Thursday, May 05, 2005
Cinco de Mayo
Looking south instead of north today we see that it is the Cinco de Mayo, which is a big celebration in Mexican history. Some facts about Cinco de Mayo:
- It is NOT Mexican independence day. It is actually September 16.
- It celebrates the defeat of a larger, better equipped French army by a smaller army of Mexicans in the state of Puebla.
- During the American Civil War, Napoleon tried to invade Mexico and add it to his empire.
- The US helped out the Mexicans, once the Civil War was over.
- Have Mexican food for dinner. Many Mexican restaurants celebrate this day.
- Go to a Cinco de Mayo festival in you r community.

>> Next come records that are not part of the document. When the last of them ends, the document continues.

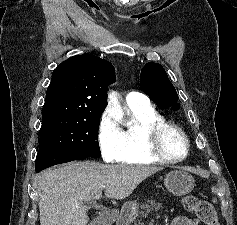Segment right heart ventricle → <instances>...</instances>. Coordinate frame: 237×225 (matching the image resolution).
I'll return each mask as SVG.
<instances>
[{
  "label": "right heart ventricle",
  "instance_id": "e07e8e85",
  "mask_svg": "<svg viewBox=\"0 0 237 225\" xmlns=\"http://www.w3.org/2000/svg\"><path fill=\"white\" fill-rule=\"evenodd\" d=\"M133 123L122 131L124 149L118 162L124 164H156L161 162L149 151L146 131L152 125L165 122L148 102L128 106Z\"/></svg>",
  "mask_w": 237,
  "mask_h": 225
}]
</instances>
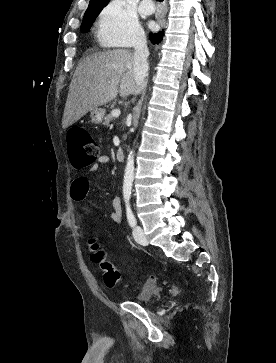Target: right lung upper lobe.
Returning a JSON list of instances; mask_svg holds the SVG:
<instances>
[{"instance_id": "right-lung-upper-lobe-1", "label": "right lung upper lobe", "mask_w": 276, "mask_h": 363, "mask_svg": "<svg viewBox=\"0 0 276 363\" xmlns=\"http://www.w3.org/2000/svg\"><path fill=\"white\" fill-rule=\"evenodd\" d=\"M110 0H90L89 5L91 4H103L106 5Z\"/></svg>"}]
</instances>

- Play some Mexican games.
- Watch the Mask of Zorro
. Ok, it doesn't really have anything to do with Cinco de Mayo, but it is still fun.
Wednesday, May 04, 2005
Support our Troops
Tuesday, May 03, 2005
Johnny Lingo's Eight Cow Wife
People live up to or down to others expectations of them. Tell a kid they are stupid and they will believe it for the rest of their life. Treat a kid as if they are intelligent and they perform better in school. As quoted in ERIC Digest 116 July 1997 on Expectations for Students:
Students tend to internalize the beliefs teachers have about their ability. Generally, they "rise or fall to the level of expectation of their teachers.... When teachers believe in students, students believe in themselves. When those you respect think you can, you think you can" (James Raffini 1993).Living to expectation applies not just to students, but to your sweetie as well. Criticism, labels, names and other put downs will start to be internalized by your sweetie. Compliments, praise and other expressions of approval will also be internalized and reflected by your sweetheart.

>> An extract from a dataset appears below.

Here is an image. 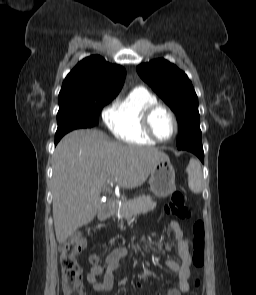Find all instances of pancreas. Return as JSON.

The lesson of Johnny Lingo is that if you want to have the best spouse on the planet, treat them as if they were already the best.
Monday, May 02, 2005
Paying Compliments
What do people do when they receive a compliment. A common response is to put yourself down. Consider the this common exchange:
You have a wonderful singing voice.What follows is that the giver of the compliment feels the need to reinforce the compliment while the receiver feels the need to continue to put themselves down with each compliment so as to appear modest. The net result can be that both parties feel poorly with the exchange.
I was off key.
How to receive a compliment.
Simply say
Thank you, that was very kind of you to say.Notice how the receiver does not appear immodest because they are thanking them for the nice words they said. The giver feels as though the compliment was accepted. This response also works if you are just being buttered up because it does not increase your own sense of self-importance.
How to give a compliment.
Give it in a way that allows for no argument. One way is to write it in a note. You can't argue with a note so there is no need for the receiver to defend their sense of modesty. Notes also work because they seem more sincere.

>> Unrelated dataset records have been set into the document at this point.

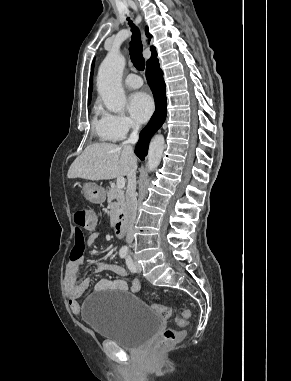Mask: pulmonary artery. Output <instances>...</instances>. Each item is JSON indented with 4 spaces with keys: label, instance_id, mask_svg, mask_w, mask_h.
Segmentation results:
<instances>
[{
    "label": "pulmonary artery",
    "instance_id": "pulmonary-artery-1",
    "mask_svg": "<svg viewBox=\"0 0 291 381\" xmlns=\"http://www.w3.org/2000/svg\"><path fill=\"white\" fill-rule=\"evenodd\" d=\"M143 84V81L140 76L137 74H129L125 78V85L130 89H137L141 87Z\"/></svg>",
    "mask_w": 291,
    "mask_h": 381
}]
</instances>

When I was looking for a birthday card the other day, I ran across some cards I hadn't noticed before. As you know, the greeting cards are divided into categories like Birthday, Mother's Day, Graduation, and so on. There is a section I hadn't really paid attention to called Encouragement. As I read through the cards, I discovered that the thoughts contained within these cards were the kind of things I wanted my sweetie to know but that she would feel the need to put herself down if I were to say them.
Next time you want to pay your sweetheart a compliment, consider taking the time to find a nice card and writing your thoughts. It will make your compliment that much more appreciated because of the time and effort spent in paying the compliment.